Alternative prop options
Now you may say, “Margaret, that’s all well and good for you and your whacky friends, no offense, but I am NOT going to wear anything like that Magic hat or a purple wig. I would never do that.” (With the emphasis on the word Never) (My publisher hates it when I do that, evidently making it italicized is enough, but screw it, I’m throwing caution to the wind.)
If you are not one of those intrepid brave souls that would like to stimulate conversation by wearing a whacky wig or hat or mix matched shoes or super flashy socks, then try one of these more subtle conversational props.

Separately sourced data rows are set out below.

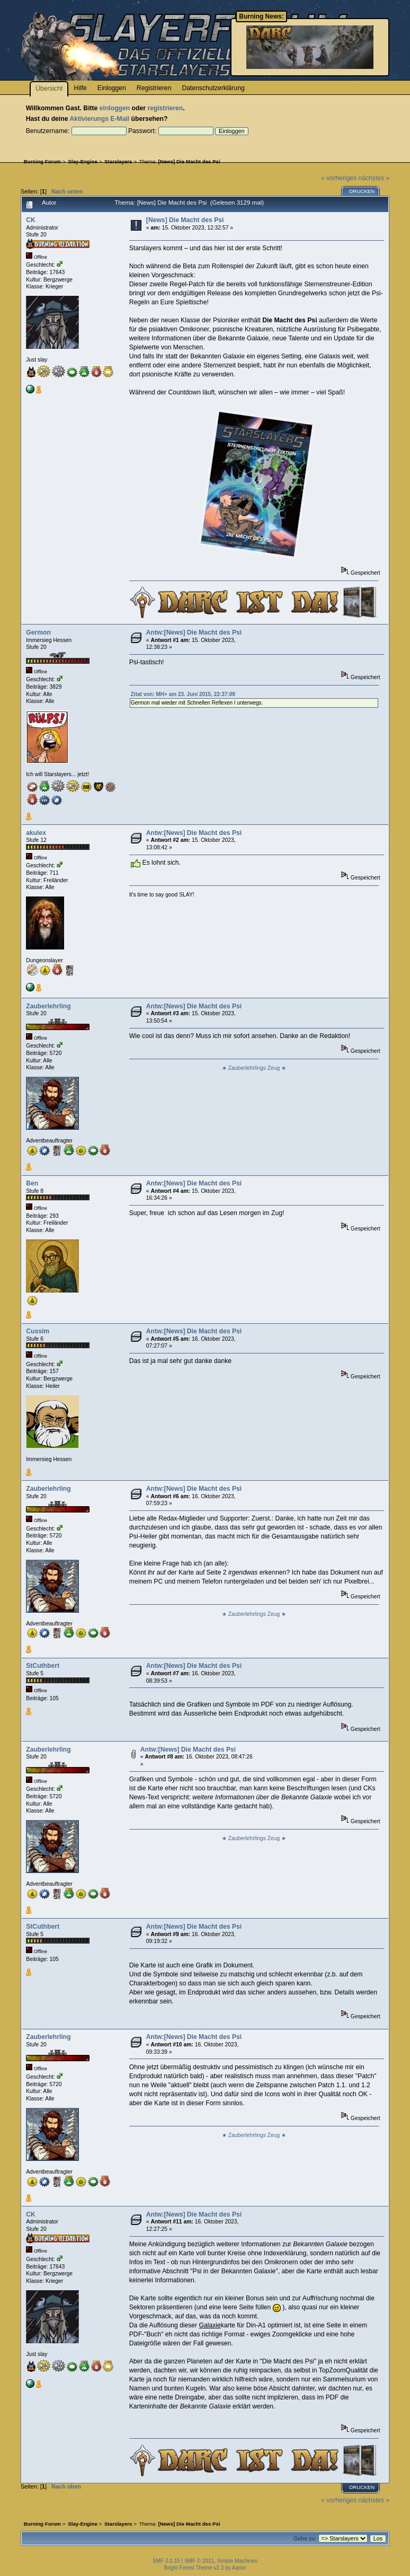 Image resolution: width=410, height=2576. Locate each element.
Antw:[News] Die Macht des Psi (194, 632)
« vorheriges (338, 178)
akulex (36, 833)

I have seen an older gentleman using/carrying probably one of the coolest walking sticks I’ve ever seen. It was beautiful, a work of art. That created conversation. You need to find something very unique to set yourself apart. I was in an airline boarding line with a young couple in front of me and they had a daypack with a really cool hand embroidered piece of cloth that had a cool saying on it that was sewn onto the backpack for everyone to see. It was kind of like a bumper sticker for when you are waiting in the TSA line or the boarding line, it’s kind of in your face and but more importantly, it stimulated conversation.
Check out my little video that gives you a great, easy and inexpensive idea to use a prop that not only helps to stimulate conversation but could save a whole plane of people as well. I hope you enjoy!
https://youtu.be/_tu-MusHHmo
Here is an additional link to help you start up conversations:
Although props are not a technique in this article, it is a good article to help you start conversations in a fun and interesting way . The article is titled “15 conversation starters that don’t suck!” Enjoy
http://www.huffingtonpost.com/chris-colin/conversation-starters_b_5227200.html
In Conclusion
Look to stretch your comfort zone a little and wear something outrageous that will have people smiling and will generate curiosity. That in turn will stimulate conversation.
Look to use props to bring in your own personality, only amplified. Something that you love, that will have you enthusiastically talking with another person you don’t even know!
After establishing the connection, ask the questions of the person you were just talking to “So what about you? Where are you headed?…”
Smile – it makes the other person feel like you are open and approachable.